(Recorded data)

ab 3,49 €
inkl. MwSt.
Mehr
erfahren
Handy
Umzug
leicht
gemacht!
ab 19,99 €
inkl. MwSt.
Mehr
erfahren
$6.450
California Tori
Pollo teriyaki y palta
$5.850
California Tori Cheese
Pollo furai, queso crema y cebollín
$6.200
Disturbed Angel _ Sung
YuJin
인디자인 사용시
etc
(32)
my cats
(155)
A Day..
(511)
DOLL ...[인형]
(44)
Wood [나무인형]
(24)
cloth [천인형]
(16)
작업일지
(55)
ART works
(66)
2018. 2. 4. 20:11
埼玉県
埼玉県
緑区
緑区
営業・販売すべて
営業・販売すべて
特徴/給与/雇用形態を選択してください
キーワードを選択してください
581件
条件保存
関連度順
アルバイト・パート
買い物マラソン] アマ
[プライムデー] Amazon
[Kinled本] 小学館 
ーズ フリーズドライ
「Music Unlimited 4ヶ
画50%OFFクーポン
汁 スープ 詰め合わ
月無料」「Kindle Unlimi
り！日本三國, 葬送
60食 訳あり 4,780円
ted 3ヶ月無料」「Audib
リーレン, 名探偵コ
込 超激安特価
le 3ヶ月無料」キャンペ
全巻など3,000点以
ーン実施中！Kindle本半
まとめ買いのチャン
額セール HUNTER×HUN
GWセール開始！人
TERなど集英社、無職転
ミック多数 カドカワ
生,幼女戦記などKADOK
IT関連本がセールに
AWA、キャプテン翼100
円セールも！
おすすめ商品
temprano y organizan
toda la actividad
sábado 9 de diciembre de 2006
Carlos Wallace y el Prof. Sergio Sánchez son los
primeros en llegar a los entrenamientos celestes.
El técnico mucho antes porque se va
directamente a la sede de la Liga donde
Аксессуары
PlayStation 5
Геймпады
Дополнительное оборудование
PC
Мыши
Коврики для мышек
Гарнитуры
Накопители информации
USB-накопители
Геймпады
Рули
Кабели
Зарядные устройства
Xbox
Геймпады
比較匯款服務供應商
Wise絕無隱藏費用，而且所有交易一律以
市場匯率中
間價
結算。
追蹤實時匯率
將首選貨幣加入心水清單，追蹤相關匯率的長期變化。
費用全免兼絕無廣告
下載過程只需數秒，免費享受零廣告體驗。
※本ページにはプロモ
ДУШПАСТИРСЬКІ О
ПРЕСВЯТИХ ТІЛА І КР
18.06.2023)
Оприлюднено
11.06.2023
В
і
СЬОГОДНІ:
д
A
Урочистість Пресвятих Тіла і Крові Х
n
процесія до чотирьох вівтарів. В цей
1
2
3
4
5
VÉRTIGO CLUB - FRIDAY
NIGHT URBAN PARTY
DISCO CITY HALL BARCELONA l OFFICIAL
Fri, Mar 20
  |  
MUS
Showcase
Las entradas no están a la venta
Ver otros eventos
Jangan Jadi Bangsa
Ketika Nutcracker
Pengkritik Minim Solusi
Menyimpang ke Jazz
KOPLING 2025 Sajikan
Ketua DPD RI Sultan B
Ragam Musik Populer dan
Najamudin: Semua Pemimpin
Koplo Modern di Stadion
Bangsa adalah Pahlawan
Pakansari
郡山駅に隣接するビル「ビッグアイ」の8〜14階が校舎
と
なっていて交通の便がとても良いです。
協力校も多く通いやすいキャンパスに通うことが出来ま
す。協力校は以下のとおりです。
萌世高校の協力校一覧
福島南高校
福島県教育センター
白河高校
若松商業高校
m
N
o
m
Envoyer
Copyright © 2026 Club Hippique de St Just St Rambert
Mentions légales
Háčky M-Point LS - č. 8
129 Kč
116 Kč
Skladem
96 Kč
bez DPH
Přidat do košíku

Work to be completed: Look back at the entries above and repeat, unchanged, every line from the line holding "Оприлюднено" through the line holding "Najamudin: Semua Pemimpin".

Task answer:
Оприлюднено
11.06.2023
В
і
СЬОГОДНІ:
д
A
Урочистість Пресвятих Тіла і Крові Х
n
процесія до чотирьох вівтарів. В цей
1
2
3
4
5
VÉRTIGO CLUB - FRIDAY
NIGHT URBAN PARTY
DISCO CITY HALL BARCELONA l OFFICIAL
Fri, Mar 20
  |  
MUS
Showcase
Las entradas no están a la venta
Ver otros eventos
Jangan Jadi Bangsa
Ketika Nutcracker
Pengkritik Minim Solusi
Menyimpang ke Jazz
KOPLING 2025 Sajikan
Ketua DPD RI Sultan B
Ragam Musik Populer dan
Najamudin: Semua Pemimpin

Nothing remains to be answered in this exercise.